Here, and with all the documents I tried,
it's not rendering the text, only graphics. |
![[Kerning error 1]](images/text1.gif)
![[Kerning error 2]](images/text2.gif)
It's a slightly different
story when the text in a document uses fonts that are
not embedded. As you can see from our pictures here,
the kerning is incorrect, sometimes completely disjointing
words. The author, Wolfgang Domröse, explained:
PDF documents show
text in different ways
- So-called base
fonts (Courier, Helvetica...) must be available.
Only size, color and encoding is stored in the PDF
document. These fonts are in the folder, BASEFONT.
- All other fonts
should be embedded. Mostly they are embedded as
CFF (Compact Font Format). The CFF driver of the
FreeType library (which I must use) is bad. In low
resolution (72 DPI or so) there are "jumps"
(+/- 1 pixel) horizontally and vertically! I hope
this will be fixed soon. There is no problem in
high resolution (printer).
- PDF documents
make use of fonts that are neither base nor embedded.
They must be substituted. Porthos substitutes these
fonts with two multiple master fonts. Substitution
is not very good and will be better in one of the
next versions.
I can fully confirm the
second point. The base-lines of small text may look
ragged on-screen but print out perfectly aligned.
For compatibility, Porthos
only contains 68000 code, but on my Mega STE under both
TOS 2.06 and MagiC 6.01 it would load then immediately
generate a 68000 exception and fall over.

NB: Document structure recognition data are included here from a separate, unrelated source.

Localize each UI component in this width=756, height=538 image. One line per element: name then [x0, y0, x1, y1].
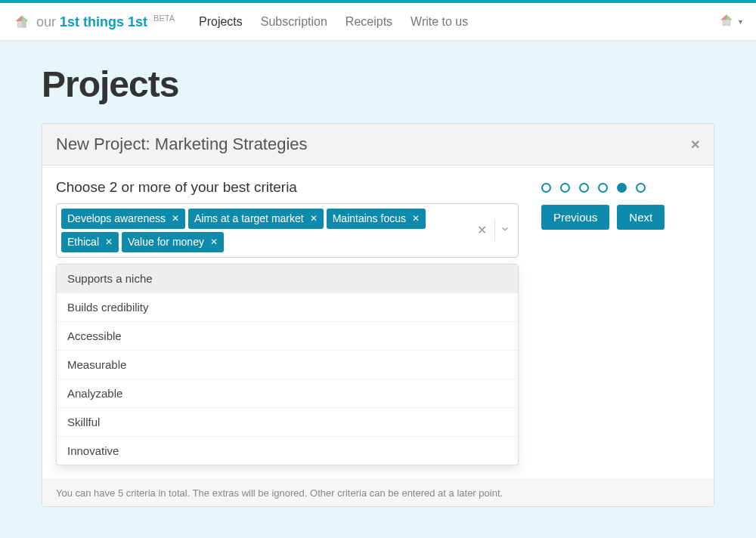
criteria-label: Choose 2 or more of your best criteria	[56, 179, 519, 196]
page-title: Projects	[42, 63, 714, 105]
step-dot-5[interactable]	[617, 183, 627, 193]
tag-label: Maintains focus	[333, 212, 406, 225]
clear-all-icon[interactable]: ✕	[477, 223, 487, 237]
user-menu-dropdown[interactable]: ▾	[719, 13, 742, 30]
project-panel: New Project: Marketing Strategies ✕ Choo…	[42, 123, 714, 507]
navbar: our 1st things 1st BETA Projects Subscri…	[0, 3, 756, 41]
navbar-right: ▾	[719, 13, 742, 30]
wizard-nav-column: Previous Next	[541, 179, 700, 230]
nav-link-receipts[interactable]: Receipts	[336, 3, 401, 41]
criteria-tag: Develops awareness ✕	[61, 209, 185, 229]
nav-links: Projects Subscription Receipts Write to …	[190, 3, 477, 41]
criteria-tag: Aims at a target market ✕	[188, 209, 324, 229]
separator	[494, 220, 495, 241]
dropdown-option[interactable]: Skillful	[57, 408, 518, 437]
dropdown-option[interactable]: Builds credibility	[57, 293, 518, 322]
chevron-down-icon[interactable]	[500, 224, 510, 237]
tag-remove-icon[interactable]: ✕	[172, 213, 179, 224]
house-user-icon	[719, 13, 734, 30]
previous-button[interactable]: Previous	[541, 205, 609, 230]
close-icon[interactable]: ✕	[690, 138, 700, 152]
criteria-multiselect[interactable]: Develops awareness ✕ Aims at a target ma…	[56, 203, 519, 258]
panel-header: New Project: Marketing Strategies ✕	[42, 124, 714, 165]
navbar-left: our 1st things 1st BETA Projects Subscri…	[14, 3, 477, 41]
step-dot-4[interactable]	[598, 183, 608, 193]
dropdown-option[interactable]: Supports a niche	[57, 264, 518, 293]
step-dot-2[interactable]	[560, 183, 570, 193]
house-logo-icon	[14, 14, 30, 30]
dropdown-option[interactable]: Analyzable	[57, 379, 518, 408]
nav-link-write-to-us[interactable]: Write to us	[401, 3, 477, 41]
step-dot-1[interactable]	[541, 183, 551, 193]
panel-title: New Project: Marketing Strategies	[56, 134, 308, 154]
tag-remove-icon[interactable]: ✕	[412, 213, 420, 224]
next-button[interactable]: Next	[617, 205, 665, 230]
brand-main: 1st things 1st	[60, 14, 147, 29]
nav-link-subscription[interactable]: Subscription	[252, 3, 336, 41]
brand-badge: BETA	[153, 14, 175, 23]
tag-remove-icon[interactable]: ✕	[310, 213, 318, 224]
panel-footer-note: You can have 5 criteria in total. The ex…	[42, 479, 714, 506]
panel-body-row: Choose 2 or more of your best criteria D…	[56, 179, 700, 465]
dropdown-option[interactable]: Measurable	[57, 351, 518, 379]
dropdown-option[interactable]: Innovative	[57, 437, 518, 465]
tag-remove-icon[interactable]: ✕	[105, 237, 113, 247]
tag-label: Value for money	[128, 236, 204, 249]
brand-logo-group[interactable]: our 1st things 1st BETA	[14, 14, 175, 30]
brand-prefix: our	[36, 14, 56, 29]
nav-link-projects[interactable]: Projects	[190, 3, 252, 41]
wizard-nav-buttons: Previous Next	[541, 205, 700, 230]
brand-text: our 1st things 1st BETA	[36, 14, 175, 30]
dropdown-option[interactable]: Accessible	[57, 322, 518, 351]
criteria-tag: Ethical ✕	[61, 232, 119, 252]
tag-label: Aims at a target market	[194, 212, 304, 225]
tag-remove-icon[interactable]: ✕	[210, 237, 218, 247]
selected-tags-area[interactable]: Develops awareness ✕ Aims at a target ma…	[57, 204, 472, 257]
wizard-stepper	[541, 179, 700, 193]
step-dot-3[interactable]	[579, 183, 589, 193]
step-dot-6[interactable]	[636, 183, 646, 193]
multiselect-controls: ✕	[472, 204, 518, 257]
criteria-column: Choose 2 or more of your best criteria D…	[56, 179, 519, 465]
criteria-tag: Maintains focus ✕	[327, 209, 426, 229]
main-container: Projects New Project: Marketing Strategi…	[42, 41, 714, 537]
criteria-tag: Value for money ✕	[122, 232, 224, 252]
criteria-dropdown-menu: Supports a niche Builds credibility Acce…	[56, 264, 519, 465]
tag-label: Develops awareness	[67, 212, 166, 225]
caret-down-icon: ▾	[739, 17, 742, 26]
svg-rect-3	[22, 21, 26, 27]
panel-body: Choose 2 or more of your best criteria D…	[42, 165, 714, 479]
tag-label: Ethical	[67, 236, 99, 249]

It also lacks
any FPU code, despite reporting when one is present.
We understand this situation will change upon the arrival
of the rumoured XTOS machine.
Test configurations 1
and 3 were used at 16-bit and 24-bit colour depth respectively.
The raster scaling (and all functions except flip and
rotate) are handled by NVDI. It doesn't take advantage
of large colour ranges for interpolation, so when down-sampling,
images with few or very discretely defined colours,
like computer screen-shots, can effectively lose a lot
of information.
As befits a product from
the invers stable, Porthos has a professionally designed
and beautifully clear (currently German language only)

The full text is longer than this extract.